By: Dinesh Asanka | Updated: 2022-08-04 | Comments (11) | Related: > Dates
Problem
The Date Dimension is a key dimension in a SQL Server data warehousing as it allows us to analyze data in different aspects of date. Apart from the standard date attributes like year, quarter, month, etc., this article explains how the date dimension can be extended to richer analysis in a SQL Server data warehouse.
Solution
A date dimension is mostly a static dimension which does not require daily update. However, a window function may need a daily update. The solution would be to have a special date dimension and populate at the start of the year and update changing data on a daily basis.
Why a Special Dimension
First question would be, what is the requirement for the special dimension for a date in the data warehouse. Let's look at the options we have in case a date dimension is not present.
What are sales per year?
SELECT YEAR(OrderDate) Year ,SUM(SalesAmount) Amount FROM FCT_Sales GROUP BY YEAR(OrderDate)

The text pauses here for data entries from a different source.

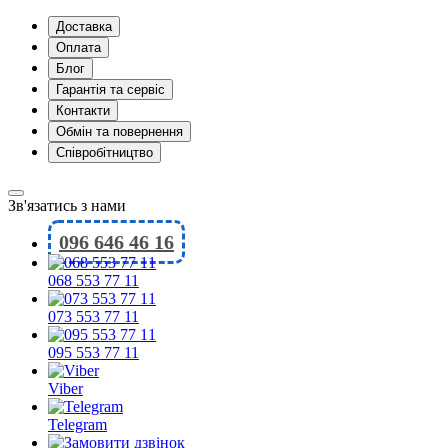
Доставка
Оплата
Блог
Гарантія та сервіс
Контакти
Обмін та повернення
Співробітництво
Зв'язатись з нами
096 646 46 16
068 553 77 11
073 553 77 11
095 553 77 11
Viber
Telegram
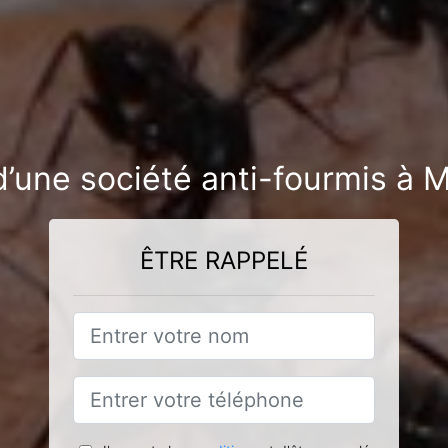
d’une société anti-fourmis à M
ÊTRE RAPPELÉ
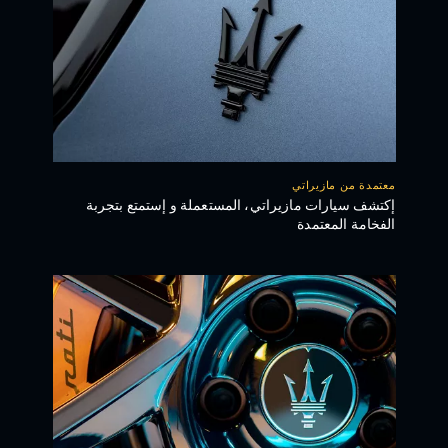
معتمدة من مازيراتي
إكتشف سيارات مازيراتي، المستعملة و إستمتع بتجربة
الفخامة المعتمدة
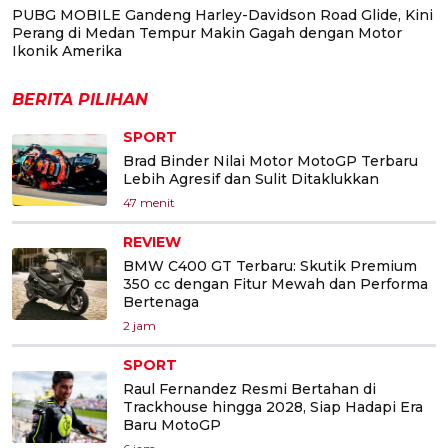
PUBG MOBILE Gandeng Harley-Davidson Road Glide, Kini
Perang di Medan Tempur Makin Gagah dengan Motor
Ikonik Amerika
BERITA PILIHAN
SPORT
Brad Binder Nilai Motor MotoGP Terbaru
Lebih Agresif dan Sulit Ditaklukkan
47 menit
REVIEW
BMW C400 GT Terbaru: Skutik Premium
350 cc dengan Fitur Mewah dan Performa
Bertenaga
2 jam
SPORT
Raul Fernandez Resmi Bertahan di
Trackhouse hingga 2028, Siap Hadapi Era
Baru MotoGP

What are the sales done on weekends?
SELECT SUM(SalesAmount) FROM FCT_Sales WHERE DATEPART(dw,OrderDate) IN (1,7)
In both the scenarios, there will be a performance impact. As you are aware, we are dealing with a large number of records in a data warehouse, the above queries will have performance issues. Also, indexes won’t be a solution as the use of functions will not make the index usable.
Apart from performance issues, there are functional limitations. For example, in case you need to get the sales on a special holiday or for a season, in which there are no built-in functions, you have no choice, but to have a special date dimension.
By looking at functional and performance limitations, it is very obvious that there needs to be a special dimension to store a date which is the date dimension used more commonly in the data warehouse.
Also, there are times where more than one date column is available in the fact table. In that instance, a date dimension will act as a role playing dimension in SQL Server Analysis Services as shown in the below figure.
In the above example, OrderDateKey, DueDateKey and ShipDateKey are linked to the Date Dimension.
Please note that the role playing dimension feature is not available in the Tabular world where you need add multiple instances of the date dimension.
Surrogate Key
Typically, surrogate keys will be an incremental number. However, in case of a date dimension, YYYYMMDD format is used for a surrogate key. This is to facilitate data partitioning in the data warehouse. Fact tables are normally partition by the date. If mere incremental numbers are used for the date dimension, the fact table will also have the same incremental numbers which will lead to difficulties in partitioning. In case of YYYYMMDD format, it is much easier to include a partitioning function using the details in the surrogate key.
Standard Columns
In a date dimension, it is always better to include all the possible columns leaving the options of deriving attributes at the user level.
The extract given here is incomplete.